Extracted records: Begin

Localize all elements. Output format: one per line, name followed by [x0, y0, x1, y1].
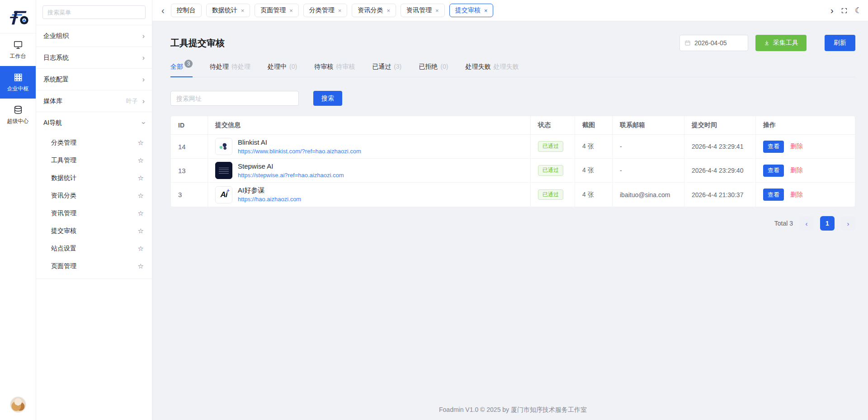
tabs-scroll-left-icon[interactable]: ‹ [160, 6, 166, 15]
dark-mode-moon-icon[interactable]: ☾ [855, 7, 862, 14]
menu-list: 企业组织 › 日志系统 › 系统配置 › 媒体库 叶子 › AI导航 › 分类管… [36, 25, 152, 420]
filter-approved[interactable]: 已通过(3) [372, 63, 401, 77]
sidebar-item-site-settings[interactable]: 站点设置 ☆ [36, 240, 152, 257]
app-logo[interactable] [0, 0, 36, 33]
page-number-1[interactable]: 1 [820, 216, 835, 231]
star-outline-icon[interactable]: ☆ [138, 227, 144, 235]
star-outline-icon[interactable]: ☆ [138, 245, 144, 253]
tab-console[interactable]: 控制台 [171, 4, 202, 17]
view-button[interactable]: 查看 [763, 189, 784, 201]
filter-failed[interactable]: 处理失败处理失败 [465, 63, 519, 77]
sidebar-item-news-category[interactable]: 资讯分类 ☆ [36, 187, 152, 204]
close-icon[interactable]: × [484, 7, 488, 14]
filter-processing[interactable]: 处理中(0) [268, 63, 297, 77]
star-outline-icon[interactable]: ☆ [138, 209, 144, 217]
main-area: ‹ 控制台 数据统计 × 页面管理 × 分类管理 × 资讯分类 × 资讯管理 [152, 0, 868, 420]
star-outline-icon[interactable]: ☆ [138, 139, 144, 147]
search-url-input[interactable] [170, 91, 299, 106]
tabbar-actions: › ☾ [830, 6, 862, 15]
close-icon[interactable]: × [289, 7, 293, 14]
pagination: Total 3 ‹ 1 › [170, 216, 855, 231]
delete-link[interactable]: 删除 [790, 142, 803, 151]
spark-icon: + [227, 188, 230, 193]
star-outline-icon[interactable]: ☆ [138, 262, 144, 270]
tool-url-link[interactable]: https://www.blinkist.com/?ref=hao.aizhao… [238, 148, 361, 155]
tab-label: 提交审核 [455, 6, 481, 14]
tab-news-category[interactable]: 资讯分类 × [352, 4, 396, 17]
rail-item-super-center[interactable]: 超级中心 [0, 99, 36, 131]
pagination-total: Total 3 [774, 220, 793, 227]
sidebar-item-log-system[interactable]: 日志系统 › [36, 47, 152, 69]
site-thumbnail[interactable]: + [215, 138, 232, 155]
sidebar-item-ai-nav[interactable]: AI导航 › [36, 112, 152, 134]
sidebar-item-category-mgmt[interactable]: 分类管理 ☆ [36, 134, 152, 151]
sidebar-item-system-config[interactable]: 系统配置 › [36, 69, 152, 90]
close-icon[interactable]: × [435, 7, 439, 14]
filter-all[interactable]: 全部3 [170, 63, 193, 77]
top-tabbar: ‹ 控制台 数据统计 × 页面管理 × 分类管理 × 资讯分类 × 资讯管理 [152, 0, 868, 21]
star-outline-icon[interactable]: ☆ [138, 174, 144, 182]
filter-pending[interactable]: 待处理待处理 [210, 63, 250, 77]
sidebar-item-enterprise-org[interactable]: 企业组织 › [36, 25, 152, 47]
submenu-item-label: 站点设置 [51, 245, 76, 253]
menu-search-input[interactable] [42, 5, 146, 19]
date-input[interactable] [694, 39, 743, 47]
collect-tools-button[interactable]: 采集工具 [755, 35, 807, 51]
tool-url-link[interactable]: https://stepwise.ai?ref=hao.aizhaozi.com [238, 172, 344, 179]
chevron-left-icon: ‹ [806, 220, 808, 227]
submenu-item-label: 提交审核 [51, 227, 76, 235]
contact-email: - [613, 135, 684, 158]
filter-awaiting-review[interactable]: 待审核待审核 [314, 63, 355, 77]
page-header: 工具提交审核 采集工具 刷新 [170, 35, 855, 51]
sidebar-item-news-mgmt[interactable]: 资讯管理 ☆ [36, 204, 152, 222]
submissions-table: ID 提交信息 状态 截图 联系邮箱 提交时间 操作 14 + [170, 116, 855, 207]
tab-submission-review[interactable]: 提交审核 × [449, 4, 494, 17]
tab-news-mgmt[interactable]: 资讯管理 × [401, 4, 445, 17]
tool-url-link[interactable]: https://hao.aizhaozi.com [238, 196, 301, 203]
fullscreen-icon[interactable] [841, 7, 848, 14]
star-outline-icon[interactable]: ☆ [138, 156, 144, 165]
tab-page-mgmt[interactable]: 页面管理 × [255, 4, 299, 17]
refresh-button[interactable]: 刷新 [825, 35, 855, 51]
icon-rail: 工作台 企业中枢 超级中心 [0, 0, 36, 420]
close-icon[interactable]: × [387, 7, 390, 14]
sidebar-item-media-library[interactable]: 媒体库 叶子 › [36, 90, 152, 112]
submit-time: 2026-4-4 23:29:40 [684, 159, 756, 182]
view-button[interactable]: 查看 [763, 165, 784, 177]
sidebar-item-submission-review[interactable]: 提交审核 ☆ [36, 222, 152, 240]
close-icon[interactable]: × [338, 7, 342, 14]
site-thumbnail[interactable]: + [215, 162, 232, 179]
date-picker[interactable] [679, 35, 748, 51]
delete-link[interactable]: 删除 [790, 166, 803, 175]
delete-link[interactable]: 删除 [790, 191, 803, 199]
col-submit-time: 提交时间 [684, 116, 756, 134]
filter-label: 已通过 [372, 63, 391, 70]
user-avatar[interactable] [10, 396, 26, 413]
close-icon[interactable]: × [241, 7, 245, 14]
next-page-button[interactable]: › [841, 216, 855, 231]
chevron-right-icon: › [142, 33, 145, 40]
filter-rejected[interactable]: 已拒绝(0) [419, 63, 448, 77]
site-thumbnail[interactable]: Ai + [215, 186, 232, 203]
filter-label: 全部 [170, 63, 183, 70]
tab-label: 控制台 [177, 6, 196, 14]
sidebar-item-page-mgmt[interactable]: 页面管理 ☆ [36, 257, 152, 275]
prev-page-button[interactable]: ‹ [799, 216, 814, 231]
tab-category-mgmt[interactable]: 分类管理 × [303, 4, 348, 17]
rail-item-enterprise-hub[interactable]: 企业中枢 [0, 66, 36, 99]
col-id: ID [171, 116, 208, 134]
sidebar-item-tool-mgmt[interactable]: 工具管理 ☆ [36, 151, 152, 169]
rail-item-workbench[interactable]: 工作台 [0, 33, 36, 66]
search-button[interactable]: 搜索 [313, 91, 342, 106]
view-button[interactable]: 查看 [763, 141, 784, 153]
screenshot-count: 4 张 [575, 159, 613, 182]
status-badge: 已通过 [538, 189, 563, 200]
contact-email: ibaituo@sina.com [613, 183, 684, 207]
star-outline-icon[interactable]: ☆ [138, 192, 144, 200]
sidebar-item-data-stats[interactable]: 数据统计 ☆ [36, 169, 152, 187]
tab-data-stats[interactable]: 数据统计 × [206, 4, 250, 17]
tabs-scroll-right-icon[interactable]: › [830, 6, 834, 15]
tab-label: 资讯分类 [358, 6, 383, 14]
submenu-item-label: 分类管理 [51, 139, 76, 147]
tool-name: Blinkist AI [238, 138, 361, 146]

Extracted records: End

| Exercise directions |
Copy the entries above verbatim. Pictures do not belong in the copy.

| Response to this exercise |
Localize all elements. Output format: one per line, name followed by [x0, y0, x1, y1].
tabs-scroll-left-icon[interactable]: ‹ [160, 6, 166, 15]
dark-mode-moon-icon[interactable]: ☾ [855, 7, 862, 14]
menu-list: 企业组织 › 日志系统 › 系统配置 › 媒体库 叶子 › AI导航 › 分类管… [36, 25, 152, 420]
filter-approved[interactable]: 已通过(3) [372, 63, 401, 77]
sidebar-item-site-settings[interactable]: 站点设置 ☆ [36, 240, 152, 257]
app-logo[interactable] [0, 0, 36, 33]
page-number-1[interactable]: 1 [820, 216, 835, 231]
star-outline-icon[interactable]: ☆ [138, 227, 144, 235]
star-outline-icon[interactable]: ☆ [138, 245, 144, 253]
tab-console[interactable]: 控制台 [171, 4, 202, 17]
view-button[interactable]: 查看 [763, 189, 784, 201]
filter-failed[interactable]: 处理失败处理失败 [465, 63, 519, 77]
sidebar-item-news-category[interactable]: 资讯分类 ☆ [36, 187, 152, 204]
close-icon[interactable]: × [484, 7, 488, 14]
filter-processing[interactable]: 处理中(0) [268, 63, 297, 77]
star-outline-icon[interactable]: ☆ [138, 209, 144, 217]
main-area: ‹ 控制台 数据统计 × 页面管理 × 分类管理 × 资讯分类 × 资讯管理 [152, 0, 868, 420]
star-outline-icon[interactable]: ☆ [138, 139, 144, 147]
search-url-input[interactable] [170, 91, 299, 106]
tabbar-actions: › ☾ [830, 6, 862, 15]
close-icon[interactable]: × [289, 7, 293, 14]
pagination: Total 3 ‹ 1 › [170, 216, 855, 231]
delete-link[interactable]: 删除 [790, 142, 803, 151]
spark-icon: + [227, 188, 230, 193]
star-outline-icon[interactable]: ☆ [138, 262, 144, 270]
tool-url-link[interactable]: https://www.blinkist.com/?ref=hao.aizhao… [238, 148, 361, 155]
tab-label: 提交审核 [455, 6, 481, 14]
tab-news-category[interactable]: 资讯分类 × [352, 4, 396, 17]
rail-item-super-center[interactable]: 超级中心 [0, 99, 36, 131]
pagination-total: Total 3 [774, 220, 793, 227]
sidebar-item-log-system[interactable]: 日志系统 › [36, 47, 152, 69]
site-thumbnail[interactable]: + [215, 138, 232, 155]
sidebar-item-ai-nav[interactable]: AI导航 › [36, 112, 152, 134]
sidebar-item-category-mgmt[interactable]: 分类管理 ☆ [36, 134, 152, 151]
sidebar-item-system-config[interactable]: 系统配置 › [36, 69, 152, 90]
close-icon[interactable]: × [435, 7, 439, 14]
filter-all[interactable]: 全部3 [170, 63, 193, 77]
top-tabbar: ‹ 控制台 数据统计 × 页面管理 × 分类管理 × 资讯分类 × 资讯管理 [152, 0, 868, 21]
star-outline-icon[interactable]: ☆ [138, 174, 144, 182]
filter-pending[interactable]: 待处理待处理 [210, 63, 250, 77]
sidebar-item-enterprise-org[interactable]: 企业组织 › [36, 25, 152, 47]
submenu-item-label: 站点设置 [51, 245, 76, 253]
menu-search-input[interactable] [42, 5, 146, 19]
date-input[interactable] [694, 39, 743, 47]
collect-tools-button[interactable]: 采集工具 [755, 35, 807, 51]
tool-url-link[interactable]: https://stepwise.ai?ref=hao.aizhaozi.com [238, 172, 344, 179]
chevron-left-icon: ‹ [806, 220, 808, 227]
submenu-item-label: 提交审核 [51, 227, 76, 235]
contact-email: - [613, 135, 684, 158]
filter-awaiting-review[interactable]: 待审核待审核 [314, 63, 355, 77]
page-header: 工具提交审核 采集工具 刷新 [170, 35, 855, 51]
sidebar-item-news-mgmt[interactable]: 资讯管理 ☆ [36, 204, 152, 222]
submissions-table: ID 提交信息 状态 截图 联系邮箱 提交时间 操作 14 + [170, 116, 855, 207]
tab-submission-review[interactable]: 提交审核 × [449, 4, 494, 17]
tab-news-mgmt[interactable]: 资讯管理 × [401, 4, 445, 17]
tool-url-link[interactable]: https://hao.aizhaozi.com [238, 196, 301, 203]
fullscreen-icon[interactable] [841, 7, 848, 14]
star-outline-icon[interactable]: ☆ [138, 156, 144, 165]
tab-page-mgmt[interactable]: 页面管理 × [255, 4, 299, 17]
refresh-button[interactable]: 刷新 [825, 35, 855, 51]
icon-rail: 工作台 企业中枢 超级中心 [0, 0, 36, 420]
close-icon[interactable]: × [387, 7, 390, 14]
sidebar-item-media-library[interactable]: 媒体库 叶子 › [36, 90, 152, 112]
submit-time: 2026-4-4 23:29:40 [684, 159, 756, 182]
view-button[interactable]: 查看 [763, 165, 784, 177]
sidebar-item-submission-review[interactable]: 提交审核 ☆ [36, 222, 152, 240]
close-icon[interactable]: × [338, 7, 342, 14]
site-thumbnail[interactable]: + [215, 162, 232, 179]
date-picker[interactable] [679, 35, 748, 51]
delete-link[interactable]: 删除 [790, 166, 803, 175]
delete-link[interactable]: 删除 [790, 191, 803, 199]
col-submit-time: 提交时间 [684, 116, 756, 134]
filter-label: 已通过 [372, 63, 391, 70]
user-avatar[interactable] [10, 396, 26, 413]
close-icon[interactable]: × [241, 7, 245, 14]
next-page-button[interactable]: › [841, 216, 855, 231]
chevron-right-icon: › [142, 33, 145, 40]
filter-rejected[interactable]: 已拒绝(0) [419, 63, 448, 77]
site-thumbnail[interactable]: Ai + [215, 186, 232, 203]
filter-label: 全部 [170, 63, 183, 70]
tab-label: 控制台 [177, 6, 196, 14]
sidebar-item-page-mgmt[interactable]: 页面管理 ☆ [36, 257, 152, 275]
prev-page-button[interactable]: ‹ [799, 216, 814, 231]
tab-category-mgmt[interactable]: 分类管理 × [303, 4, 348, 17]
rail-item-enterprise-hub[interactable]: 企业中枢 [0, 66, 36, 99]
col-id: ID [171, 116, 208, 134]
sidebar-item-tool-mgmt[interactable]: 工具管理 ☆ [36, 151, 152, 169]
rail-item-workbench[interactable]: 工作台 [0, 33, 36, 66]
search-button[interactable]: 搜索 [313, 91, 342, 106]
view-button[interactable]: 查看 [763, 141, 784, 153]
screenshot-count: 4 张 [575, 159, 613, 182]
status-badge: 已通过 [538, 189, 563, 200]
contact-email: ibaituo@sina.com [613, 183, 684, 207]
star-outline-icon[interactable]: ☆ [138, 192, 144, 200]
sidebar-item-data-stats[interactable]: 数据统计 ☆ [36, 169, 152, 187]
tab-data-stats[interactable]: 数据统计 × [206, 4, 250, 17]
tabs-scroll-right-icon[interactable]: › [830, 6, 834, 15]
tab-label: 资讯分类 [358, 6, 383, 14]
submenu-item-label: 分类管理 [51, 139, 76, 147]
tool-name: Blinkist AI [238, 138, 361, 146]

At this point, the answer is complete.